Uma geografia de sabores
Se o mapa culinário, ainda que abreviado, resulta num amável labirinto de perdições, a cartografia destes pequenos negócios familiares obriga inevitavelmente a uma imersão em espaços carismáticos que escoram as identidades urbanas das cidades asiáticas e onde se revelam instantâneos desta despretensiosa comida de rua: as cozinhas alinhadas à beira do Mekong, na histórica Luang Prabang, ou em Pakse, no Laos, as bancas do Mercado Central ou os “restaurantes” de toldos e banquinhos de plástico na Preah Ang Eng (ou 13 St.) a dois passos do Museu Nacional de Phnom Penh, e arribados à muralha de um templo budista, o mercado de arquitectura colonial de Bantambang, no Norte do Camboja, as cozinhas de Yaowarat, a Chinatown de Banguecoque, ou de Nang Loeng, um dos velhos mercados da capital tailandesa, ou, ainda, os mercados nocturnos de Ayutthaya, Chiang Mai e Chiang Rai, no Centro e no Norte da Tailândia, a Chinatown de Kuala Lumpur e a mais recatada Glutton Street, também na capital da Malásia, os mercados e as furgonetas fumegantes de Jacarta, de Bandung e de Surabaia, na Indonésia, o mercado de comida de Glutton Bay em Singapura, os botecos do Phô co Hà Nôi , o bairro mais antigo da capital vietnamita, ou os fogareiros nas noites fluviais de Hué e de Hoi An e os mercados e as ruelas do centro de Ho-Chi-Minh, o cruzamento animado da Lebuh Chulia com a Love Lane, em George Town, No norte da Malásia. Tudo o que se enumera não logra ser mais do que uma modesta fracção do vasto éden de comida de rua que é todo o Sudeste Asiático.

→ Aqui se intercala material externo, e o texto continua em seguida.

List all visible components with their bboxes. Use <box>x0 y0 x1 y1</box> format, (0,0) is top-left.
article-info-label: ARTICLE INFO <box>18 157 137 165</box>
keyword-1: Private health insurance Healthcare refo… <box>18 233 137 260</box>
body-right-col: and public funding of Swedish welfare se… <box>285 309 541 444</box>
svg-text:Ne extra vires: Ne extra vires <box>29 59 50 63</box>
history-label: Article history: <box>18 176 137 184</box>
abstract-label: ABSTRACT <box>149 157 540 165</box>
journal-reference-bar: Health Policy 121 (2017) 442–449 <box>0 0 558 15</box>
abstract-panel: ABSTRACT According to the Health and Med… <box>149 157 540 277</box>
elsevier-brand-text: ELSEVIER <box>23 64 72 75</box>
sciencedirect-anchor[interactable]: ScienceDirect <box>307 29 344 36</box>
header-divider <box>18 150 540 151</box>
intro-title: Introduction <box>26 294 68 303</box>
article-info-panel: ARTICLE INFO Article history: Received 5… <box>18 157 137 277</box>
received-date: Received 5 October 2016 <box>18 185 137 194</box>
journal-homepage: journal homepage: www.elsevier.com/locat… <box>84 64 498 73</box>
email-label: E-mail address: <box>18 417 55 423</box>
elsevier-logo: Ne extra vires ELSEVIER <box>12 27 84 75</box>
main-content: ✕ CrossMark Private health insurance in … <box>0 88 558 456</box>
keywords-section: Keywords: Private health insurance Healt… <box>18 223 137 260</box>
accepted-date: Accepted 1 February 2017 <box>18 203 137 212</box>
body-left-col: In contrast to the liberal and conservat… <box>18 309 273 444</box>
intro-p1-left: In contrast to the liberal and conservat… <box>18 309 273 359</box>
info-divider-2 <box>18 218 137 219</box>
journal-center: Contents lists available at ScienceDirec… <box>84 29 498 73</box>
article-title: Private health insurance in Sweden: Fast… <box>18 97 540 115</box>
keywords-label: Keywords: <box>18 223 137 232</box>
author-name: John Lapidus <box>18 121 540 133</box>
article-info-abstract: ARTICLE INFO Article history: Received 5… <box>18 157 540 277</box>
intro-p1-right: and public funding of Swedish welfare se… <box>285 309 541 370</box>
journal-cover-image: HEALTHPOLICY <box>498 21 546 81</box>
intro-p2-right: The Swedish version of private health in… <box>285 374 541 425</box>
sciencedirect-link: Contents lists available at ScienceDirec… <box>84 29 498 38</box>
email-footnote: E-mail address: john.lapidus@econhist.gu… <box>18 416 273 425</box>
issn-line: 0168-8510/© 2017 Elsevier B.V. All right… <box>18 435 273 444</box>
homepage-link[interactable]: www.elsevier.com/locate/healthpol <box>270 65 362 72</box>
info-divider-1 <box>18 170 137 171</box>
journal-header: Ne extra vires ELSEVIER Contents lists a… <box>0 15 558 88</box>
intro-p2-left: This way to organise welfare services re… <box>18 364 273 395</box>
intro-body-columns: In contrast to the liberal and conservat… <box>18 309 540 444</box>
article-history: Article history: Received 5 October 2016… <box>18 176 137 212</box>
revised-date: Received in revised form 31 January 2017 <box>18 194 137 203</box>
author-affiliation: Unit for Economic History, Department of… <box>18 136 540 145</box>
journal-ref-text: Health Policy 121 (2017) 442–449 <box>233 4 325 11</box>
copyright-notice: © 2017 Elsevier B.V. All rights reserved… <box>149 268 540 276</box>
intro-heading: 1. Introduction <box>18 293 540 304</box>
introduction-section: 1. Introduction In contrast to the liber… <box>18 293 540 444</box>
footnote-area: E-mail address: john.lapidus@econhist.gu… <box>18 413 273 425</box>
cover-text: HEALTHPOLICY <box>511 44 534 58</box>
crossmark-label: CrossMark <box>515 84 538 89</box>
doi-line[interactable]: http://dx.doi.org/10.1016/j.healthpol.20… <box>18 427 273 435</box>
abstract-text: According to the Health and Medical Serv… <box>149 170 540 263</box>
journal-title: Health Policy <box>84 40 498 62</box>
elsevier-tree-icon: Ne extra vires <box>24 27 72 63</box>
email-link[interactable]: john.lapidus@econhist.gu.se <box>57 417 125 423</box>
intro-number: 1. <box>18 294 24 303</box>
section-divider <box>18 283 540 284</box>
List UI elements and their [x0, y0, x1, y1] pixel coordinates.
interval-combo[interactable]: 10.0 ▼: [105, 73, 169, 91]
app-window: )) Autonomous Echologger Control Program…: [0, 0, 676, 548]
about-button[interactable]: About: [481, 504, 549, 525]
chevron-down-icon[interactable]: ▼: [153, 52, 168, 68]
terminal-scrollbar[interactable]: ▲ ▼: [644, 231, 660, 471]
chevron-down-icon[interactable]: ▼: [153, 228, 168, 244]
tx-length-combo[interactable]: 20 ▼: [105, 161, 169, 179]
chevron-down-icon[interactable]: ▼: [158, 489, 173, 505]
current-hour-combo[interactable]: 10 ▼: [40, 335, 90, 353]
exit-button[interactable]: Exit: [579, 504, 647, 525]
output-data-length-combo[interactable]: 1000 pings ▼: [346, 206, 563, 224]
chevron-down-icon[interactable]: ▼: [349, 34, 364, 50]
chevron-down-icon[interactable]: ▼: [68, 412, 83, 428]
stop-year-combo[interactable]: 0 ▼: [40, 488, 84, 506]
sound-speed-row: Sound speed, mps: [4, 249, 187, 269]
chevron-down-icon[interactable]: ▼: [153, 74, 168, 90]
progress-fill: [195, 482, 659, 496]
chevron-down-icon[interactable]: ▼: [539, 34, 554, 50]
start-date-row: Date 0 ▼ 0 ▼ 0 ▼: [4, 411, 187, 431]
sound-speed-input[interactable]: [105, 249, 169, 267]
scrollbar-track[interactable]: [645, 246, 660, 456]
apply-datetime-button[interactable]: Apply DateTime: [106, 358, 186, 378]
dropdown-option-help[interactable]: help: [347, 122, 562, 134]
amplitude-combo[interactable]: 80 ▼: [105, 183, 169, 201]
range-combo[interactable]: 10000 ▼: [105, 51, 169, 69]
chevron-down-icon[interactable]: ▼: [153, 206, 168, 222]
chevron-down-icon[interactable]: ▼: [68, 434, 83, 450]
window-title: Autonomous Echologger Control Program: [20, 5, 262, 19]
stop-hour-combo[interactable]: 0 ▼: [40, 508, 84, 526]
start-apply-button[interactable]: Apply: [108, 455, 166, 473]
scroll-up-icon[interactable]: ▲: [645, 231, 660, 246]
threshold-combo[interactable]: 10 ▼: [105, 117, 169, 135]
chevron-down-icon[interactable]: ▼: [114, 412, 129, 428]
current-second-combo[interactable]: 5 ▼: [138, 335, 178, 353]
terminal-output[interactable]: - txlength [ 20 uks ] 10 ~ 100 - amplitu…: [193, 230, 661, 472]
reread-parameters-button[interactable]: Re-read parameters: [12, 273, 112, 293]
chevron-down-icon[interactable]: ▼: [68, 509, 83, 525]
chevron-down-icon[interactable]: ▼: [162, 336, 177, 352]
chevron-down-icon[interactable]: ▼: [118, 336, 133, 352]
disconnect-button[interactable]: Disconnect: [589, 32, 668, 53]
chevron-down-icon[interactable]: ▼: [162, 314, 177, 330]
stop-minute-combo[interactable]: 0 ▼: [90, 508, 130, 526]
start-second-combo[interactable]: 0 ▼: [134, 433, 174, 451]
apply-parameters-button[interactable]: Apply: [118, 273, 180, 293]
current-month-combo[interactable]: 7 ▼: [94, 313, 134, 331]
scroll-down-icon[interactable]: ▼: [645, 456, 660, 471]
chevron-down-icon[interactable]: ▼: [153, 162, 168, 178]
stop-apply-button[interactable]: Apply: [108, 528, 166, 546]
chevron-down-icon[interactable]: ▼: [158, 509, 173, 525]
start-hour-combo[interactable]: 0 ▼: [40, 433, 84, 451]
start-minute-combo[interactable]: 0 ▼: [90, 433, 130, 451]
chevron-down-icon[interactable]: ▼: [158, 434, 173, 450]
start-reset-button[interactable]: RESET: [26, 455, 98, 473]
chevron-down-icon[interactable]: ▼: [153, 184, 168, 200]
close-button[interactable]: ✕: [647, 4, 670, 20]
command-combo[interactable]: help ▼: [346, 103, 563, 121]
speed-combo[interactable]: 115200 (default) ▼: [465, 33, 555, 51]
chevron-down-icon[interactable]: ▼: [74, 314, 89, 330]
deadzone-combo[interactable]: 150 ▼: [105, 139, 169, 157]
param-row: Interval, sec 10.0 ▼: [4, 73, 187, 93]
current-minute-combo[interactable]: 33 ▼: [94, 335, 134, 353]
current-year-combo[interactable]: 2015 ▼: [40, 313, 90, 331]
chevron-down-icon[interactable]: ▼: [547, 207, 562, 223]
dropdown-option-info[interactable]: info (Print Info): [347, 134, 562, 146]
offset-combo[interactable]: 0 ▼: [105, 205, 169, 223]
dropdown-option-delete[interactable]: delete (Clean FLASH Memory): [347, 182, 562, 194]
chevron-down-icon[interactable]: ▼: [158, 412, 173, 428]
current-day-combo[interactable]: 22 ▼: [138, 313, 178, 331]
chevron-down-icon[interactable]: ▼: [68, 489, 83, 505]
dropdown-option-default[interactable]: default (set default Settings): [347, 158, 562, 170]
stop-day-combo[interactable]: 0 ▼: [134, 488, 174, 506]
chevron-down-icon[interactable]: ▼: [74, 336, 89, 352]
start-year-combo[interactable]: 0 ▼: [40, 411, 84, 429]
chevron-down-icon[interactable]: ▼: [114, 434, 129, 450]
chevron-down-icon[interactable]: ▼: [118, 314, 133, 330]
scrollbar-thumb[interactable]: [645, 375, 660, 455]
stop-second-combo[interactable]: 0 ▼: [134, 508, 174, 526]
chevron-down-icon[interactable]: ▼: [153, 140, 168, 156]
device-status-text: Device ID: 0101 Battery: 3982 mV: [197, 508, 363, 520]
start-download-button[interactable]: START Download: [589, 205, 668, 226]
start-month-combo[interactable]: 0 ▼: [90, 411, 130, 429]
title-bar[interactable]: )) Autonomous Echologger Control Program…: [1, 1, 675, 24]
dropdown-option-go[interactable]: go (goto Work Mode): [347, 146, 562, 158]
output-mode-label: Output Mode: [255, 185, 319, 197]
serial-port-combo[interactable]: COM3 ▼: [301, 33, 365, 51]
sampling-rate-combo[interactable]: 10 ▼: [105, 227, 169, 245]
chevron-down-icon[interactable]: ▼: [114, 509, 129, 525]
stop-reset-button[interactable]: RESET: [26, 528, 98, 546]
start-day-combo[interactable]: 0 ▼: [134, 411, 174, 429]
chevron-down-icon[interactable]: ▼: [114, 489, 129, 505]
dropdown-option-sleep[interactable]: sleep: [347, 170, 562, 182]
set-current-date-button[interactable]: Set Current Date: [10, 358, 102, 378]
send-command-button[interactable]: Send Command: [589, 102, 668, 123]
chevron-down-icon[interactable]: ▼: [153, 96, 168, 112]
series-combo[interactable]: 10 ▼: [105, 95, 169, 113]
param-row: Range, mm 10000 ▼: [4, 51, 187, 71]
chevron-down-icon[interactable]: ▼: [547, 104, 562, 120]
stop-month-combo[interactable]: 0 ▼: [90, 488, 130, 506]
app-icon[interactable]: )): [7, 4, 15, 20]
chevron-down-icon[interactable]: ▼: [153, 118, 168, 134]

Em muitos desses espaços vem crescendo uma oferta turística de visitas guiadas a recantos menos e mais badalados (chamam-lhes Food Safari em Singapura), onde o forasteiro pode aceder à experiência do eat like a local. Noutros sítios, como em Chiang Mai ou em Penang, tornou-se moda a realização de workshops de culinária. Estas “tendências” têm, no entanto, reversos de medalha: em Penang, tem sido registada desde o ano passado uma reacção contra a instalação de chefs alienígenas, e de restaurantes de cadeias internacionais, pelo risco, alega-se, de adulteração dos sabores — os “verdadeiros” — da gastronomia local. Os admiradores da receita de nasi kandar (arroz temperado com especiarias acompanhado por diferentes tipos de caril e vegetais, como beringela), um prato exemplar da gastronomia multicultural da Malásia, poderiam perder, no espaço de numa geração, a referência dos sabores tradicionais, obtidos com as técnicas locais de confecção. No “engolir o país”, sublinha Italo Calvino, inclui-se expressamente toda a dimensão cultural que envolve a criação da iguaria, “não só as diversas práticas da cozinha e do condimento, mas também o uso dos diversos instrumentos com que se mói a farinha ou se mexe a panela”. E, também, os ingredientes apropriados e devidamente escrutinados pela experiência acumulada dos saberes locais — acrescentava, justamente, Olívia, a viajante de Calvino na sua jornada gastronómica por Oaxaca, que “… se a matéria-prima for insípida, nenhum condimento pode realçar um sabor que não existe”.